What is required: The reply should hold only the lines from the one with "2025.04.25 09:56" through the end of the data, each given exactly.

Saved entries

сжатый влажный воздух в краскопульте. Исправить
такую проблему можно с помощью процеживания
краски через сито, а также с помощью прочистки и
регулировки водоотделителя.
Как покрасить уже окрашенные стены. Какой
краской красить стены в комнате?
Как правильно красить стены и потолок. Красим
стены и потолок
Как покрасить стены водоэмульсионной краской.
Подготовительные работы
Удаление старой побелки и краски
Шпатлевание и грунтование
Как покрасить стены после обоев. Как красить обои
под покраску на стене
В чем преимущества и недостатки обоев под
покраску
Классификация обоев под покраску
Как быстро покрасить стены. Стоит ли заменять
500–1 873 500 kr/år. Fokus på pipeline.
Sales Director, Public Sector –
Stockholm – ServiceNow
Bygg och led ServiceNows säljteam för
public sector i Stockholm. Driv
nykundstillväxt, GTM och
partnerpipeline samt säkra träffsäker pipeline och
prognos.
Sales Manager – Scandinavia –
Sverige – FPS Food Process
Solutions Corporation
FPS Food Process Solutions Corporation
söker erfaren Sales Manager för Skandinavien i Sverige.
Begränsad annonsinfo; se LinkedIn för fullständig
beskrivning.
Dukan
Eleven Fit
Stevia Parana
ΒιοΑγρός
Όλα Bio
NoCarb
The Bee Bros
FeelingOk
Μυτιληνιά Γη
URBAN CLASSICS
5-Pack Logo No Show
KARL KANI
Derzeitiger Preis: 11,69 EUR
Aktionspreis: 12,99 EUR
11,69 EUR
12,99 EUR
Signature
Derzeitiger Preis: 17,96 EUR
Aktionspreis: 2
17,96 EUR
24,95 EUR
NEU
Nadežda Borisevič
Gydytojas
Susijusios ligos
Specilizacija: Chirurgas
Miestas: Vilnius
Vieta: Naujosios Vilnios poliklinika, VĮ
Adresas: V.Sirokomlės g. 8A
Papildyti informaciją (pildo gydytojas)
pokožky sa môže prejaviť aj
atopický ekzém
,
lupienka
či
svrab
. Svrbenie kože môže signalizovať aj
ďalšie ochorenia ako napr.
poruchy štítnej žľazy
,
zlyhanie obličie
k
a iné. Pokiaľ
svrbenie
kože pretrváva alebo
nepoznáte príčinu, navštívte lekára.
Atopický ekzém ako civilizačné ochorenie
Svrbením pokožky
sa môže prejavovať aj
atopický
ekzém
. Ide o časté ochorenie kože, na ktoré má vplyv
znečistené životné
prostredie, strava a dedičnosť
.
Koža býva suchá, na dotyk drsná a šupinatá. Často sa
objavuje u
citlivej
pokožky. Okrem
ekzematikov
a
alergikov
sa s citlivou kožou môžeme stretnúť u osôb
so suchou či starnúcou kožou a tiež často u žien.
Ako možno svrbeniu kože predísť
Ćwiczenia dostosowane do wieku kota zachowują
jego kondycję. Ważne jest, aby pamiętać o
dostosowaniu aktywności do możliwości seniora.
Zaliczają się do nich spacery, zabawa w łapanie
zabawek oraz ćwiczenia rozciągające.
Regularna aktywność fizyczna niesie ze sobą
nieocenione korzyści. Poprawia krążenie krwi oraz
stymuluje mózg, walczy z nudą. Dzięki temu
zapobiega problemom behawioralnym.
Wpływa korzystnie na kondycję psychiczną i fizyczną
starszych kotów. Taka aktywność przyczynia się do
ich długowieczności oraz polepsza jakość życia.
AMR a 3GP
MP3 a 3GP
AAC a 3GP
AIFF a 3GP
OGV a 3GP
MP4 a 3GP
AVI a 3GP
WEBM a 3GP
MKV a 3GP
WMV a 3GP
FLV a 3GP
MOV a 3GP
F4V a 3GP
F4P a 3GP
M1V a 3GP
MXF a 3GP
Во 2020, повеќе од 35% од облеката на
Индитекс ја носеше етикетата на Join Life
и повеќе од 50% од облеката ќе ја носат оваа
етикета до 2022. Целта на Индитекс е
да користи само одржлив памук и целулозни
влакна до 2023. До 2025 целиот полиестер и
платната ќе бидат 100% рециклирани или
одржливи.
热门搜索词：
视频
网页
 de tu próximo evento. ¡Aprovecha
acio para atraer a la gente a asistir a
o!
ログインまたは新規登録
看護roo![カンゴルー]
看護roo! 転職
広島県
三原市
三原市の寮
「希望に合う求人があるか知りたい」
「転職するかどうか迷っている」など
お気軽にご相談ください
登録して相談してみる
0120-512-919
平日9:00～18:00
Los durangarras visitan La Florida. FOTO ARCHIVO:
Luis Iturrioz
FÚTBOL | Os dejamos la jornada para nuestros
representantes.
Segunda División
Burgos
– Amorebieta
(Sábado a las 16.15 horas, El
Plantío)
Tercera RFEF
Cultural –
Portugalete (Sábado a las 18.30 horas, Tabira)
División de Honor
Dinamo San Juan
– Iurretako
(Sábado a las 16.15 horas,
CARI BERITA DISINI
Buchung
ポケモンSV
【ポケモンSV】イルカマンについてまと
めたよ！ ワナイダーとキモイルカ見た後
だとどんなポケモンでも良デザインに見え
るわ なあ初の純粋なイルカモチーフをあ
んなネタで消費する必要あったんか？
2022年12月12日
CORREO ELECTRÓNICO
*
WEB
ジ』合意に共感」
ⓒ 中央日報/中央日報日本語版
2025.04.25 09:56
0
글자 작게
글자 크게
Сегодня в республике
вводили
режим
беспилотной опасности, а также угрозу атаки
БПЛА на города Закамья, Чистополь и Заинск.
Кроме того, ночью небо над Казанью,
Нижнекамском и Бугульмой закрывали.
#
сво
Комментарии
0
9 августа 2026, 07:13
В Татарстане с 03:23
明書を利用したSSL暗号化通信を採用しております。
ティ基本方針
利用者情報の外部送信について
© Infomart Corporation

Response:
2025.04.25 09:56
0
글자 작게
글자 크게
Сегодня в республике
вводили
режим
беспилотной опасности, а также угрозу атаки
БПЛА на города Закамья, Чистополь и Заинск.
Кроме того, ночью небо над Казанью,
Нижнекамском и Бугульмой закрывали.
#
сво
Комментарии
0
9 августа 2026, 07:13
В Татарстане с 03:23
明書を利用したSSL暗号化通信を採用しております。
ティ基本方針
利用者情報の外部送信について
© Infomart Corporation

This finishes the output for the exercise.